Толуй перевел ее команду одному из слуг, а сам остался рядом с ней. Слуги обступили ее со всех сторон, а пациенты вытянули шеи. Краем глаза Беатриче заметила, что Ло Ханчен и его сотоварищ тоже подошли ближе, заглядывая ей через плечо. Никто из присутствующих не хотел пропустить мифического зрелища…
Наконец Беатриче нашла, что искала, – пространство между вторым и третьим ребрами. Взяла в руки бамбуковую трубку. Толуй постарался: трубка достаточно острая. Она надеялась, что самодельный хирургический инструмент выдержит. Набрала воздуха и проткнула грудь китайца…
Слуги вскрикнули от ужаса и отпрянули… Ло Ханчен позвал стражника.
Пациенты, не понимая, что происходит, кричали наперебой. Топчаны сдвинулись в одну кучу, все, кто чувствовал себя мало-мальски сносно, повскакивали с коек, пытаясь убежать. Поднялась сутолока, как при землетрясении.
Но Беатриче лишь смутно осознавала, что происходит вокруг. Ее интересовало только одно – слабое шипение, с которым скопившийся в груди воздух выходил по бамбуковой трубке наружу… Подбежал слуга, которого Толуй послал за нужными материалами.
Среди принесенного Беатриче отобрала свиной пузырь, наверное, молодого поросенка и попросила у Толуя нож. Срезала две трети пузыря и проколола в нем отверстие. Потом как можно крепче привязала пузырь к бамбуковой трубке, чтобы получился клапан – он снимет давление в грудной клетке, когда больной сделает вдох. С облегчением увидела: вены на шее постепенно опали, а губы слегка порозовели… кризис миновал! Больной успокоился, даже открыл глаза и, кажется, с благодарностью смотрит на нее…
– Это чудо… Ты спасла ему жизнь! – восхищенно проговорил Толуй, с интересом наблюдая, как свиной пузырь наполняется воздухом при вдохе и съеживается при выдохе.
Беатриче покачала головой, с неохотой сдерживая восторг молодого человека.
– Нет, ты ошибаешься, Толуй, сейчас я только отвела смертельную угрозу. Мы еще не дошли до вершины горы, как говорят у нас на родине. Но мы выиграли время. Теперь обдумаем, что делать дальше. – Она поднялась.
Сейчас, когда опасность миновала и гормоны стресса пошли на убыль, она вдруг почувствовала страшную усталость, как часто бывает у врачей, имеющих дело с травмами.

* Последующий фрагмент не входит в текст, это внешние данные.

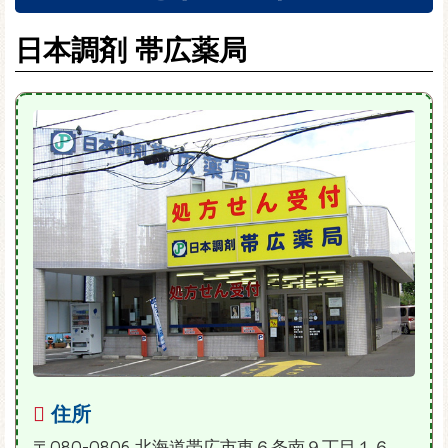
日本調剤 帯広薬局
住所
〒080-0806 北海道帯広市東６条南９丁目１６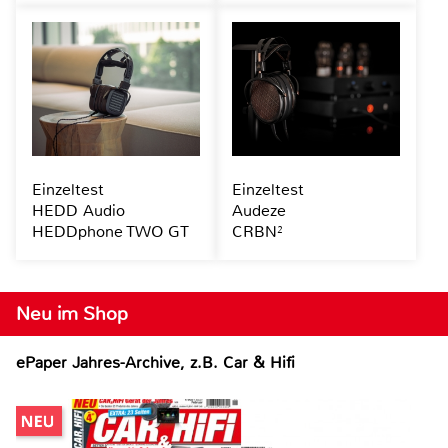
Einzeltest
Einzeltest
HEDD Audio
Audeze
HEDDphone TWO GT
CRBN²
Neu im Shop
ePaper Jahres-Archive, z.B. Car & Hifi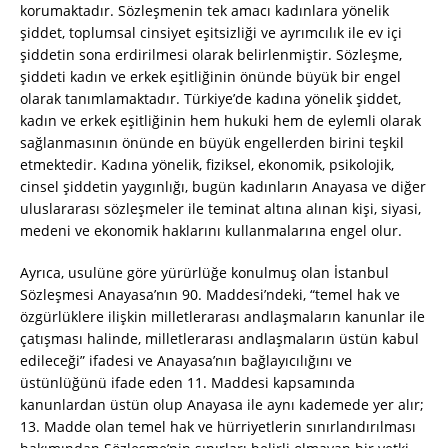
korumaktadır. Sözleşmenin tek amacı kadınlara yönelik
şiddet, toplumsal cinsiyet eşitsizliği ve ayrımcılık ile ev içi
şiddetin sona erdirilmesi olarak belirlenmiştir. Sözleşme,
şiddeti kadın ve erkek eşitliğinin önünde büyük bir engel
olarak tanımlamaktadır. Türkiye’de kadına yönelik şiddet,
kadın ve erkek eşitliğinin hem hukuki hem de eylemli olarak
sağlanmasının önünde en büyük engellerden birini teşkil
etmektedir. Kadına yönelik, fiziksel, ekonomik, psikolojik,
cinsel şiddetin yaygınlığı, bugün kadınların Anayasa ve diğer
uluslararası sözleşmeler ile teminat altına alınan kişi, siyasi,
medeni ve ekonomik haklarını kullanmalarına engel olur.
Ayrıca, usulüne göre yürürlüğe konulmuş olan İstanbul
Sözleşmesi Anayasa’nın 90. Maddesi’ndeki, “temel hak ve
özgürlüklere ilişkin milletlerarası andlaşmaların kanunlar ile
çatışması halinde, milletlerarası andlaşmaların üstün kabul
edileceği” ifadesi ve Anayasa’nın bağlayıcılığını ve
üstünlüğünü ifade eden 11. Maddesi kapsamında
kanunlardan üstün olup Anayasa ile aynı kademede yer alır;
13. Madde olan temel hak ve hürriyetlerin sınırlandırılması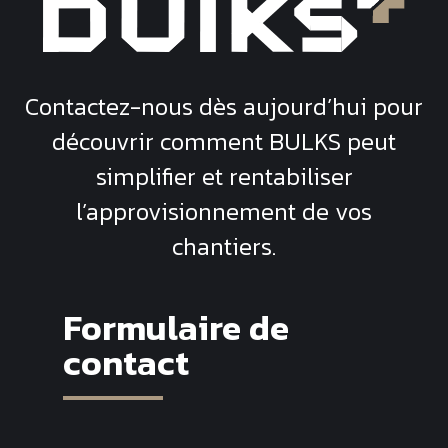
Contactez-nous dès aujourd’hui pour
découvrir comment
BULKS
peut
simplifier et rentabiliser
l’approvisionnement de vos
chantiers.
Formulaire de
contact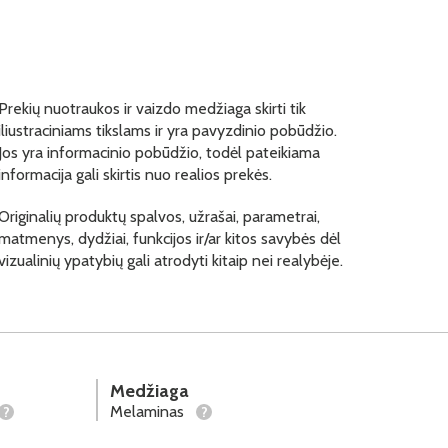
Prekių nuotraukos ir vaizdo medžiaga skirti tik
iliustraciniams tikslams ir yra pavyzdinio pobūdžio.
Jos yra informacinio pobūdžio, todėl pateikiama
informacija gali skirtis nuo realios prekės.
Originalių produktų spalvos, užrašai, parametrai,
matmenys, dydžiai, funkcijos ir/ar kitos savybės dėl
vizualinių ypatybių gali atrodyti kitaip nei realybėje.
Medžiaga
Melaminas
?
?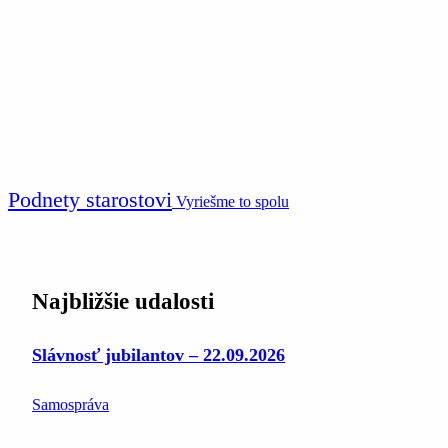
Podnety starostovi
Vyriešme to spolu
Najbližšie udalosti
Slávnosť jubilantov – 22.09.2026
Samospráva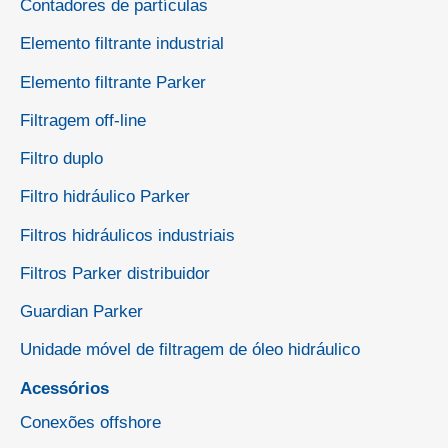
Contadores de partículas
Elemento filtrante industrial
Elemento filtrante Parker
Filtragem off-line
Filtro duplo
Filtro hidráulico Parker
Filtros hidráulicos industriais
Filtros Parker distribuidor
Guardian Parker
Unidade móvel de filtragem de óleo hidráulico
Acessórios
Conexões offshore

– Толуй, останься, пожалуйста, при больном! Смотри, чтобы верхняя часть туловища была приподнята. Я скоро вернусь – выйду на минутку в сад. Если ему станет хуже – сразу позови меня!
Слуги и пациенты почтительно расступились перед ней, глядя на нее, как на сказочную фею, только что на их глазах совершившую волшебство. Во взоре молодого врача, который работал сегодня с Ло Ханченом, нескрываемое восхищение, он даже поклонился ей. Только сам Ло Ханчен, по-видимому, придерживался другого мнения – глаза его горели ненавистью.
Совершенно вымотанная, Беатриче брела по саду во внутреннем дворе лечебницы. Только сейчас она осознала истинные масштабы этого грандиозного сооружения: площадь двора никак не меньше нескольких сот квадратных метров.
Пораженная невиданной красотой, она застыла в изумлении. Сад этот – настоящий рай, не каждому смертному дано сюда входить. Он производит магическое впечатление. Вокруг не видно ни одного стражника…
Она решительно шагнула в причудливые ворота, словно получила высочайшее позволение императора.
Медленно шла Беатриче по дорожкам, посыпанным измельченной древесной корой, рассматривая все вокруг.
Повсюду возвышаются глыбы темно-серого гранита, поросшие мхом и карликовыми соснами; по светлой гальке струятся ручейки, впадая в два озера с прозрачной, чистой водой, где плещутся золотые рыбки и неспешно плавают черепахи. По всему двору расставлены коричневые, красные, синие и зеленые вазоны изумительной красоты с высаженными в них деревьями – и хвойными, и лиственными, – похожими на японские карликовые деревья бонсай. Но эти деревья выше и гуще.
Ей вспомнились три бонсая у Маркуса: редкие породы, подаренные ему японскими партнерами по бизнесу. Он тщательно ухаживал за ними: менял землю, сдувал с них каждую пылинку, как со своих дорогих ботинок. И каждый раз пытался объяснить ей философию, таившуюся в таком деревце.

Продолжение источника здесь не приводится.